Levesque starts with a critique of Alan Turing’s famous “Turing test,” in which a human, through a question-and-answer session, tries to distinguish machines from people. You’d think that if a machine could pass the test, we could safely conclude that the machine was intelligent. But Levesque argues that the Turing test is almost meaningless, because it is far too easy to game. Every year, a number of machines compete in the challenge for real, seeking something called the Loebner Prize. But the winners aren’t genuinely intelligent; instead, they tend to be more like parlor tricks, and they’re almost inherently deceitful. If a person asks a machine “How tall are you?” and the machine wants to win the Turing test, it has no choice but to confabulate. It has turned out, in fact, that the winners tend to use bluster and misdirection far more than anything approximating true intelligence. One program worked by pretending to be paranoid; others have done well by tossing off one-liners that distract interlocutors. The fakery involved in most efforts at beating the Turing test is emblematic: the real mission of A.I. ought to be building intelligence, not building software that is specifically tuned toward fixing some sort of arbitrary test.

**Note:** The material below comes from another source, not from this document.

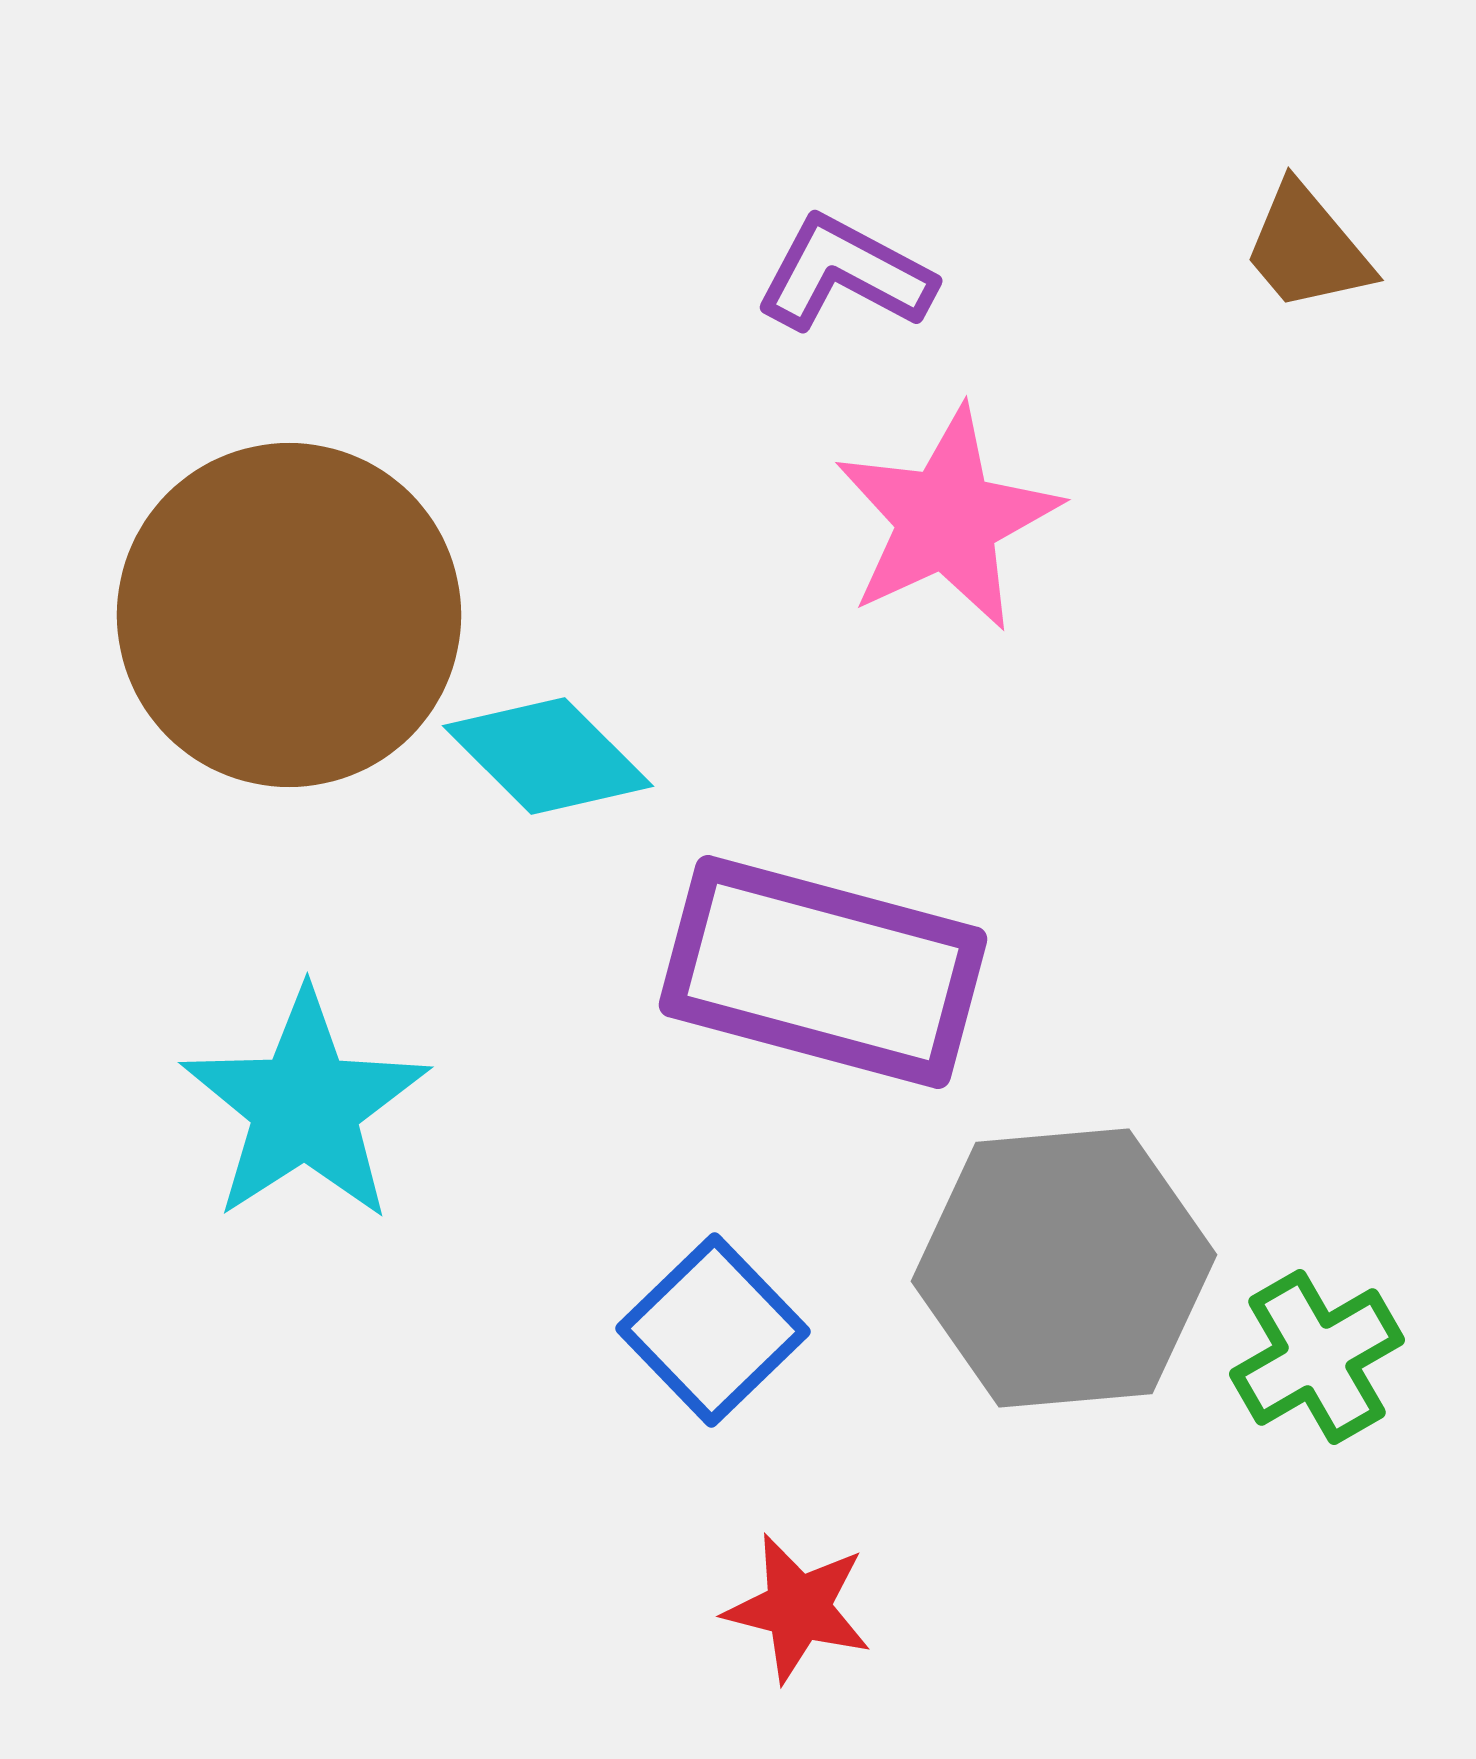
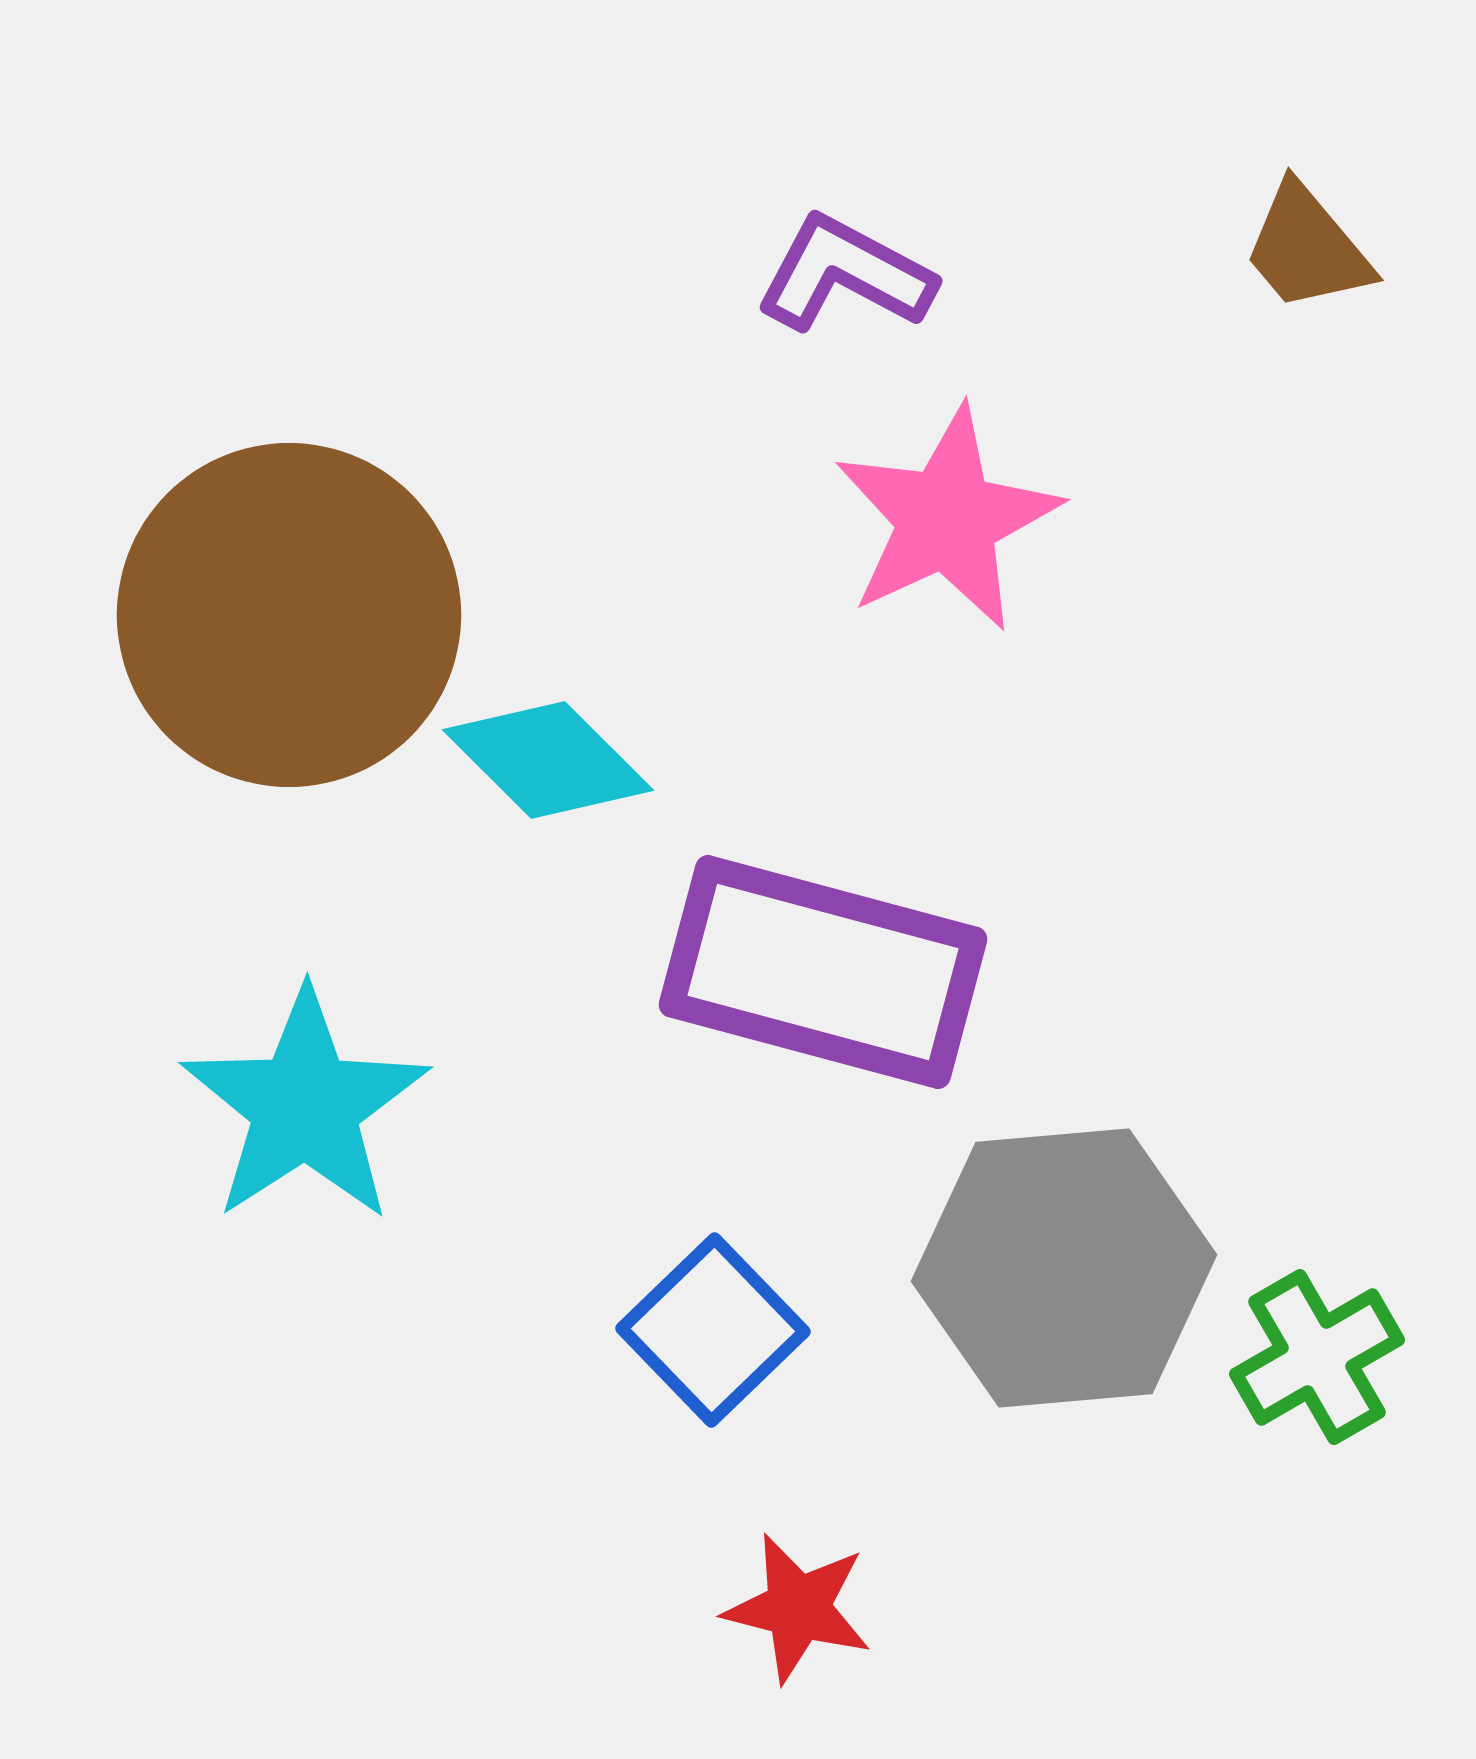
cyan diamond: moved 4 px down
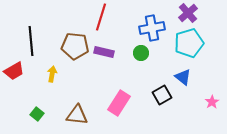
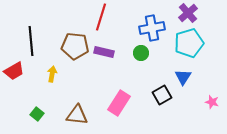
blue triangle: rotated 24 degrees clockwise
pink star: rotated 24 degrees counterclockwise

The crux, it seems to me, is how machines interpret the subtleties of human communication and how we talk. Marcus offers the following example in which a substitute of one word yields disparate answers:

The large ball crashed right through the table because it was made of Styrofoam. What was made of Styrofoam? (The alternative formulation replaces Stryrofoam with steel.)

a) The large ball
b) The table

Continuing, he explains:

These examples, which hinge on the linguistic phenomenon known as anaphora, are hard both because they require common sense—which still eludes machines—and because they get at things people don’t bother to mention on Web pages, and that don’t end up in giant data sets.

More broadly, they are instances of what I like to call the Long-Tail Problem: common questions can often be answered simply by trawling the Web, but rare questions can still stymie all the resources of a whole Web full of Big Data. Most A.I. programs are in trouble if what they’re looking for is not spelled out explicitly on a Web page. This is part of the reason for Watson’s most famous gaffe—mistaking Toronto for a city in the United States.

Levesque’s paper is short and easily accessible for the layman.